The response should contain only those lines of the entries below that include the string "проезд".

▸ RECORDED INFORMATION:
^^^^^^^^

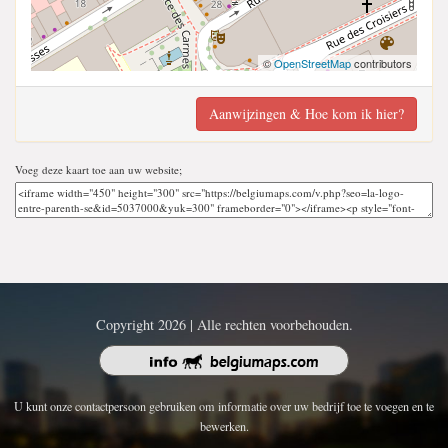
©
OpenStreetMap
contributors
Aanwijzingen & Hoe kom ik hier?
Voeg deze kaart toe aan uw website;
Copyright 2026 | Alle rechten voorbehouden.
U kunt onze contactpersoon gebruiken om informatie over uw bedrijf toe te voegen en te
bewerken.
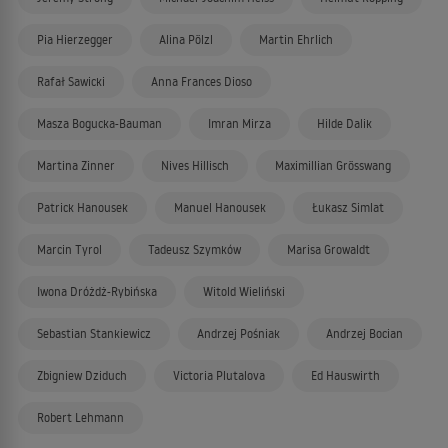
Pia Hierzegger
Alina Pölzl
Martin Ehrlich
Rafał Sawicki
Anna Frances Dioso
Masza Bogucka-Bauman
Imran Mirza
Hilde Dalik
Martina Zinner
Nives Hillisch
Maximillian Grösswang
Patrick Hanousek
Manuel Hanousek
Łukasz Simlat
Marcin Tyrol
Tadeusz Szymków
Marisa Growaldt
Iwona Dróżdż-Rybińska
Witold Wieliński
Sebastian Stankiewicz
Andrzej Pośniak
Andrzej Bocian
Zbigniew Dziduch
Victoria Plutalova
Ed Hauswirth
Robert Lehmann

^^^^^^^^

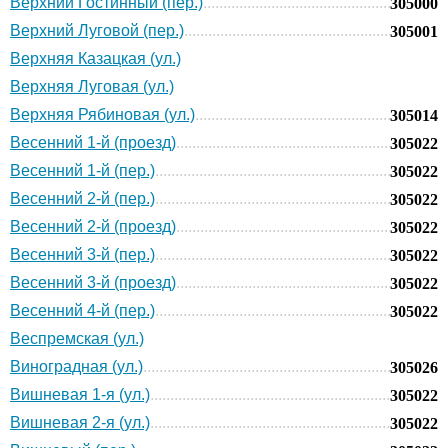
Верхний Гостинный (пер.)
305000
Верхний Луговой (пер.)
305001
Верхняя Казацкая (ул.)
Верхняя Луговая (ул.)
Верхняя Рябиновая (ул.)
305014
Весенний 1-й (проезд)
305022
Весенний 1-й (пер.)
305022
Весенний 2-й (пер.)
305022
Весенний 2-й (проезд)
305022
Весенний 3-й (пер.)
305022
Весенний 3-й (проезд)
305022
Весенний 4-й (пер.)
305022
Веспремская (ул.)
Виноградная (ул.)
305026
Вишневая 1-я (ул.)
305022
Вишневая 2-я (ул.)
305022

^^^^^^^^

▸ ANSWER:
Весенний 1-й (проезд)
Весенний 2-й (проезд)
Весенний 3-й (проезд)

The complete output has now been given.